Washington general manager Mike Rizzo told MLB.com that Williams and Steve McCatty, the Nationals’ pitching coach, put a plan in place with Strasburg during spring training and stayed on course.
“He has really, really good stuff,” Williams said. “He has a devastating change up. The biggest thing that impresses me is the command of his pitches.”
In Strasburg’s first 50 1/3 innings of professional baseball, he walked just 12 batters with 60 strikeouts and allowed 28 hits.
Hype surrounding the youthful Strasburg, 21, may remind some fans of Bob Feller, the Van Meter native who made his big league debut with the Cleveland Indians on July 19, 1936, at the age of 17.
Feller, in a May interview in May with the Mid-Atlantic Sports Network, said of Strasburg: “I’ve seen the young man pitch on television, and he’s quite impressive. Great fastball, with good movement, too. But I think the expectations are far too high at this point.”
The debut will come against the Pirates, a club Williams spent 27 years with as a coach in many roles, including big league pitching coach. Williams pitched in the minors for the Pirates from 1979-81 before he began his coaching career.
Strasburg’s debut includes other Iowa connections:
Des Moines native Joel Hanrahan, a Norwalk graduate, is a reliever for the Pirates and a former closer for the Nationals. Jeff Clement, an infielder for the Pirates, is a 2002 graduate of Marshalltown and set a national high school record with 75 career home runs.
Williams played junior college ball at Muscatine and was drafted out of Winona State in Minnesota in 1979 by the Pirates. He has operated a baseball school in Davenport, Spin Dogs Batting Cage & Instruction. His colleagues have included long-time scout Joe Murphy, a former coordinator of Grand Slam USA in Des Moines.
After years as a coach in the Pittsburgh system, Williams joined the Nationals as an instructor prior to the 2006 season.
Williams has spent the first two months of this season traveling between the Nationals’ four full-season minor league teams, with short trips back home to Davenport on off days.
He was on hand for two of the five starts Strasburg made for double-A Harrisburg this season and two of the first five starts with triple-A Syracuse. Strasburg was 6-2 with an earned-run average of 1.43 in his minor league career.

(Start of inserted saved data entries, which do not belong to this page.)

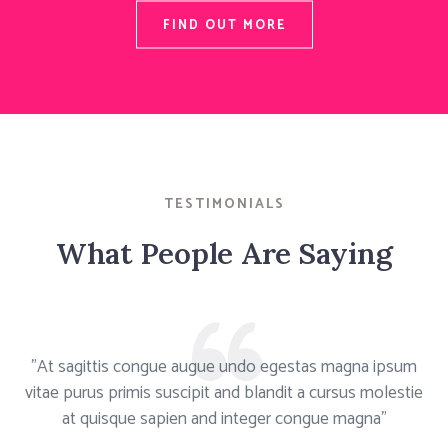
FIND OUT MORE
TESTIMONIALS
What People Are Saying
"At sagittis congue augue undo egestas magna ipsum
vitae purus primis suscipit and blandit a cursus molestie
at quisque sapien and integer congue magna"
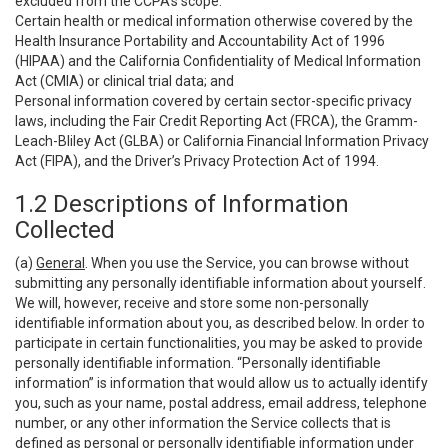
excluded from the CCPA’s scope:
Certain health or medical information otherwise covered by the
Health Insurance Portability and Accountability Act of 1996
(HIPAA) and the California Confidentiality of Medical Information
Act (CMIA) or clinical trial data; and
Personal information covered by certain sector-specific privacy
laws, including the Fair Credit Reporting Act (FRCA), the Gramm-
Leach-Bliley Act (GLBA) or California Financial Information Privacy
Act (FIPA), and the Driver’s Privacy Protection Act of 1994.
1.2 Descriptions of Information
Collected
(a)
General
. When you use the Service, you can browse without
submitting any personally identifiable information about yourself.
We will, however, receive and store some non-personally
identifiable information about you, as described below. In order to
participate in certain functionalities, you may be asked to provide
personally identifiable information. “Personally identifiable
information” is information that would allow us to actually identify
you, such as your name, postal address, email address, telephone
number, or any other information the Service collects that is
defined as personal or personally identifiable information under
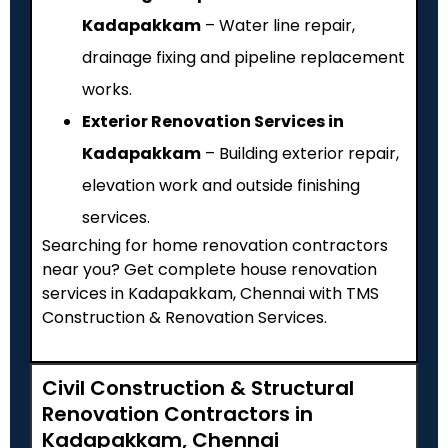
Kadapakkam
– Water line repair,
drainage fixing and pipeline replacement
works.
Exterior Renovation Services in
Kadapakkam
– Building exterior repair,
elevation work and outside finishing
services.
Searching for home renovation contractors
near you? Get complete house renovation
services in Kadapakkam, Chennai with TMS
Construction & Renovation Services.
Civil Construction & Structural
Renovation Contractors in
Kadapakkam, Chennai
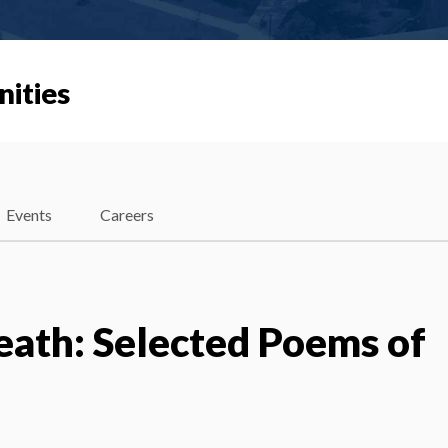
nities
Events
Careers
eath: Selected Poems of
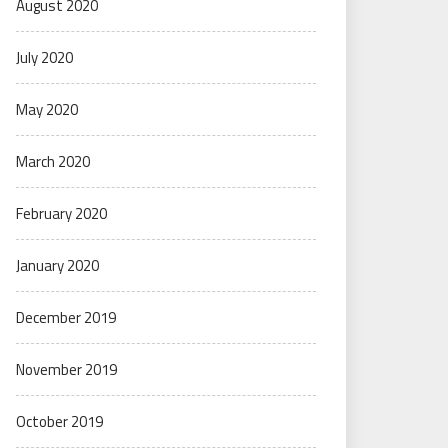
August 2020
July 2020
May 2020
March 2020
February 2020
January 2020
December 2019
November 2019
October 2019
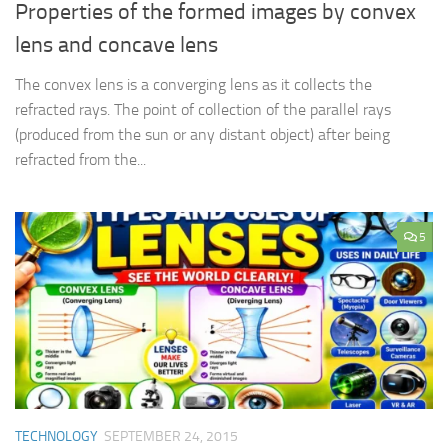
Properties of the formed images by convex
lens and concave lens
The convex lens is a converging lens as it collects the
refracted rays. The point of collection of the parallel rays
(produced from the sun or any distant object) after being
refracted from the...
5
TECHNOLOGY
SEPTEMBER 24, 2015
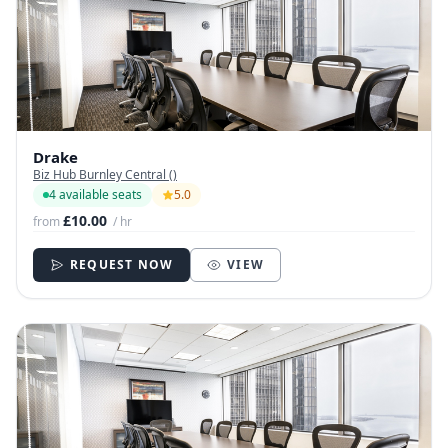
Drake
Biz Hub Burnley Central ()
4 available seats
5.0
£10.00
from
/ hr
REQUEST NOW
VIEW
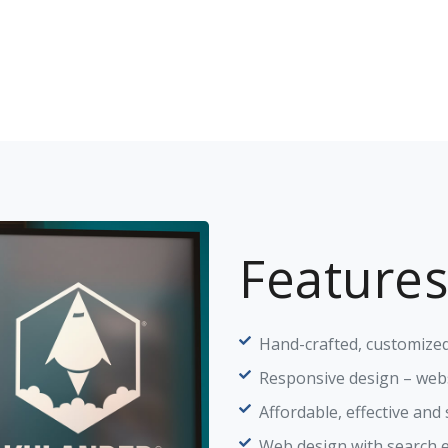
Features
Hand-crafted, customized
Responsive design – webs
Affordable, effective and
Web design with search 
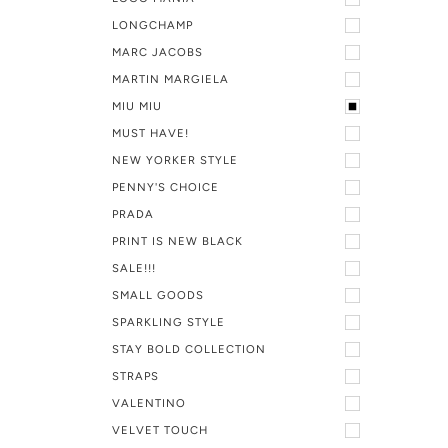
LONGCHAMP
MARC JACOBS
MARTIN MARGIELA
MIU MIU
MUST HAVE!
NEW YORKER STYLE
PENNY'S CHOICE
PRADA
PRINT IS NEW BLACK
SALE!!!
SMALL GOODS
SPARKLING STYLE
STAY BOLD COLLECTION
STRAPS
VALENTINO
VELVET TOUCH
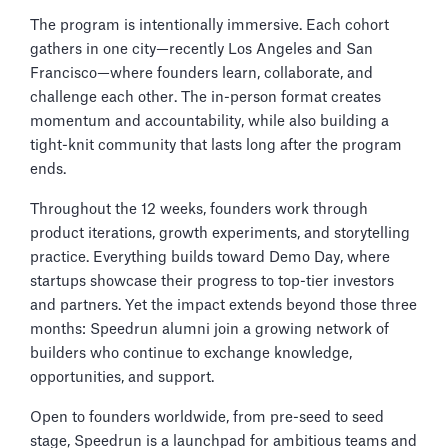
The program is intentionally immersive. Each cohort
gathers in one city—recently Los Angeles and San
Francisco—where founders learn, collaborate, and
challenge each other. The in-person format creates
momentum and accountability, while also building a
tight-knit community that lasts long after the program
ends.
Throughout the 12 weeks, founders work through
product iterations, growth experiments, and storytelling
practice. Everything builds toward Demo Day, where
startups showcase their progress to top-tier investors
and partners. Yet the impact extends beyond those three
months: Speedrun alumni join a growing network of
builders who continue to exchange knowledge,
opportunities, and support.
Open to founders worldwide, from pre-seed to seed
stage, Speedrun is a launchpad for ambitious teams and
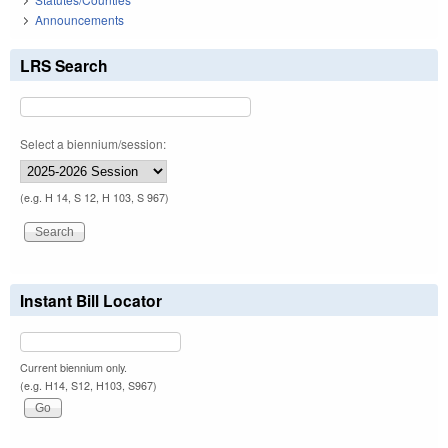
Announcements
LRS Search
Select a biennium/session:
(e.g. H 14, S 12, H 103, S 967)
Instant Bill Locator
Current biennium only.
(e.g. H14, S12, H103, S967)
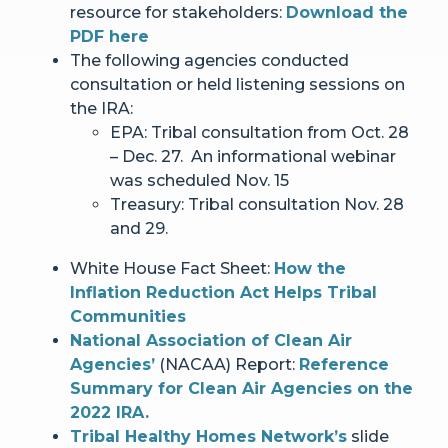
resource for stakeholders:
Download the
PDF here
The following agencies conducted
consultation or held listening sessions on
the IRA:
EPA: Tribal consultation from Oct. 28
– Dec. 27. An informational webinar
was scheduled Nov. 15
Treasury: Tribal consultation Nov. 28
and 29.
White House Fact Sheet:
How the
Inflation Reduction Act Helps Tribal
Communities
National Association of Clean Air
Agencies’
(NACAA) Report:
Reference
Summary for Clean Air Agencies on the
2022 IRA.
Tribal Healthy Homes Network’s
slide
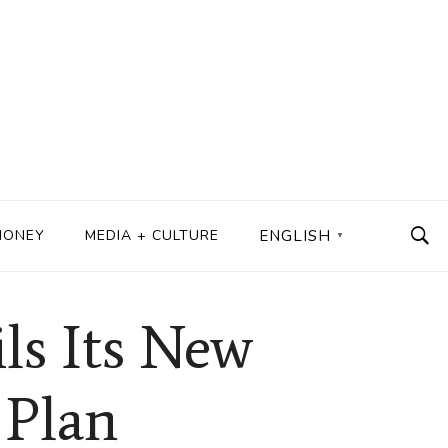
MONEY
MEDIA + CULTURE
ENGLISH
▼
s Its New
 Plan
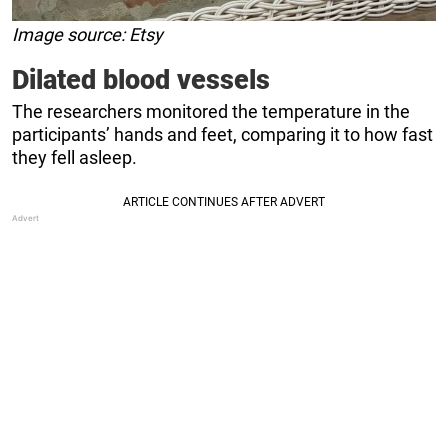
Image source: Etsy
Dilated blood vessels
The researchers monitored the temperature in the
participants’ hands and feet, comparing it to how fast
they fell asleep.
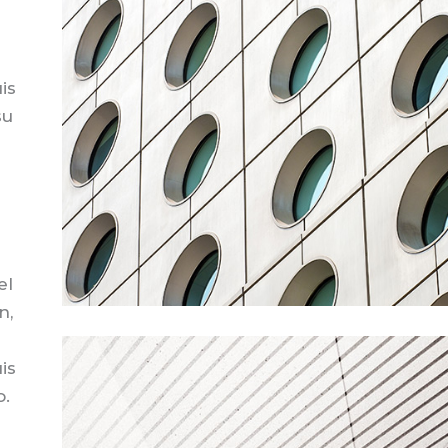
is
su
el
n,
is
o.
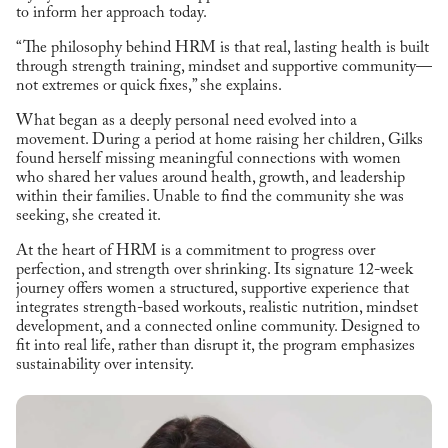
to inform her approach today.
“The philosophy behind HRM is that real, lasting health is built
through strength training, mindset and supportive community—
not extremes or quick fixes,” she explains.
What began as a deeply personal need evolved into a
movement. During a period at home raising her children, Gilks
found herself missing meaningful connections with women
who shared her values around health, growth, and leadership
within their families. Unable to find the community she was
seeking, she created it.
At the heart of HRM is a commitment to progress over
perfection, and strength over shrinking. Its signature 12-week
journey offers women a structured, supportive experience that
integrates strength-based workouts, realistic nutrition, mindset
development, and a connected online community. Designed to
fit into real life, rather than disrupt it, the program emphasizes
sustainability over intensity.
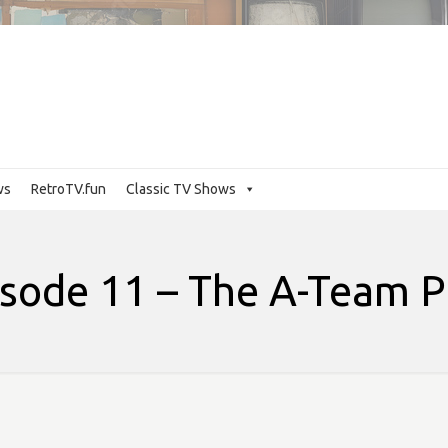
ws
RetroTV.fun
Classic TV Shows
sode 11 – The A-Team P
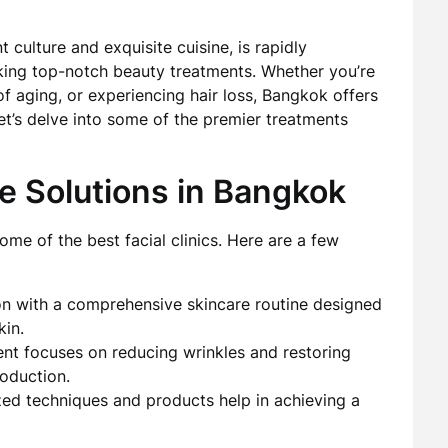
t culture and exquisite cuisine, is rapidly
king top-notch beauty treatments. Whether you’re
of aging, or experiencing hair loss, Bangkok offers
 Let’s delve into some of the premier treatments
e Solutions in Bangkok
me of the best facial clinics. Here are a few
on with a comprehensive skincare routine designed
kin.
ent focuses on reducing wrinkles and restoring
oduction.
ized techniques and products help in achieving a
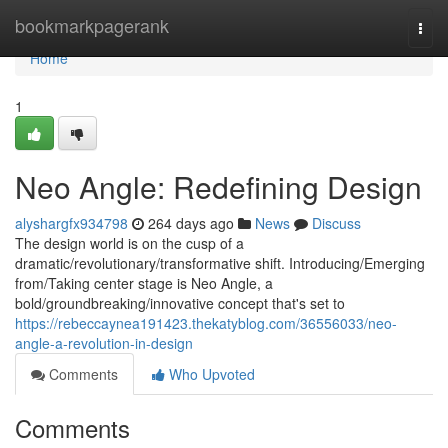
Home
bookmarkpagerank
Togg
navi
Home
1
Neo Angle: Redefining Design
alyshargfx934798
264 days ago
News
Discuss
The design world is on the cusp of a
dramatic/revolutionary/transformative shift. Introducing/Emerging
from/Taking center stage is Neo Angle, a
bold/groundbreaking/innovative concept that's set to
https://rebeccaynea191423.thekatyblog.com/36556033/neo-
angle-a-revolution-in-design
Comments
Who Upvoted
Comments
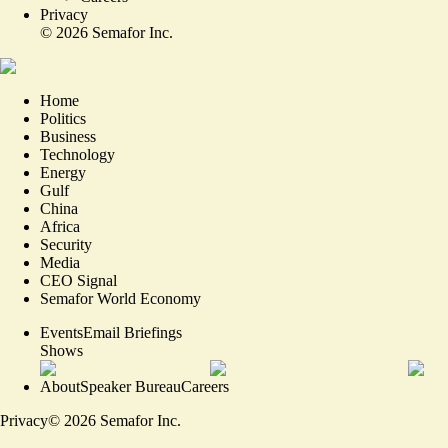
Privacy
©
2026
Semafor Inc.
Home
Politics
Business
Technology
Energy
Gulf
China
Africa
Security
Media
CEO Signal
Semafor World Economy
Events
Email Briefings
Shows
About
Speaker Bureau
Careers
Privacy
©
2026
Semafor Inc.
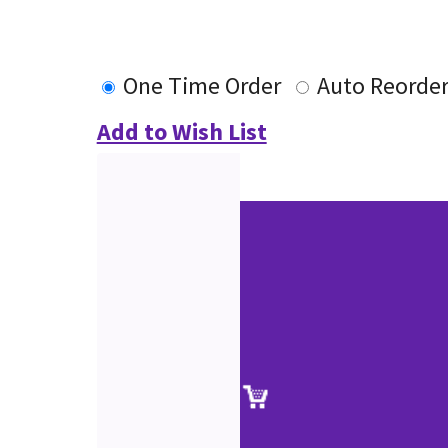
One Time Order
Auto Reorde
Add to Wish List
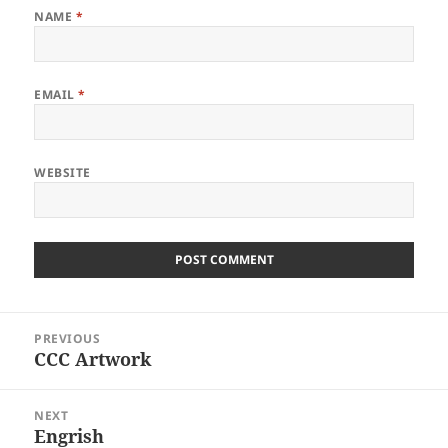
NAME
*
EMAIL
*
WEBSITE
Post
PREVIOUS
navigation
CCC Artwork
Previous
post:
NEXT
Engrish
Next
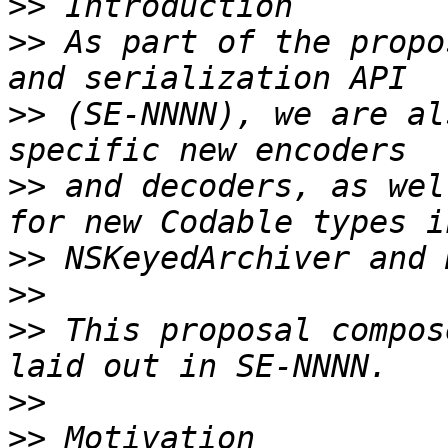
>>
>>
 As part of the propo
>>
 (SE-NNNN), we are al
>>
 and decoders, as wel
>>
>>
>>
 This proposal compos
>>
>>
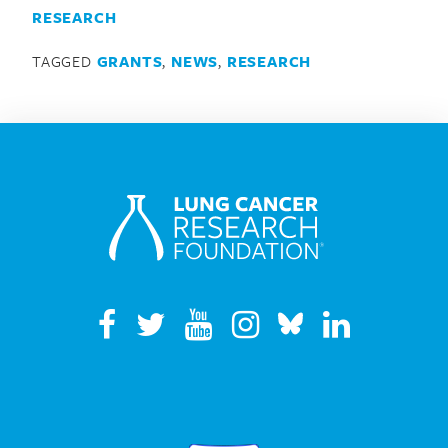
RESEARCH
TAGGED
GRANTS
,
NEWS
,
RESEARCH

“Spin has been outstanding. He has been a great resource for me,” said Doug Harris, in his first season as the Nationals’ director of player development. “He has been a guy I can go to, not just with pitching help.”
Harris said Williams first met the pitching star in Florida last season after Strasburg joined the Nationals. The 6-foot-4, 220-pound righty signed too late to play in 2009 but reported to the Nationals’ spring training and minor league site in Viera, Fla., before pitching in the Arizona Fall League.
He connected with Williams along the way.
“I think they have a great relationship,” Harris said. “Stephen was around him from the time he signed. (Williams) was in Florida in August when Stephen came into the program. All of our coordinators establish programs that our coaches carry out. The coaches do the day-to-day maintenance. Significant changes has to go through the coordinators. Our coaches are not robots.”
Williams said Strasburg, drafted out of San Diego State, left a strong first impression.
“First of all I think he handled himself well. It was the first time he was away from home,” Williams said. “We tried to make him as comfortable as we could.
“As an organization we want to win a championship and he is going to be a big part of that puzzle. We don’t want to rush him.”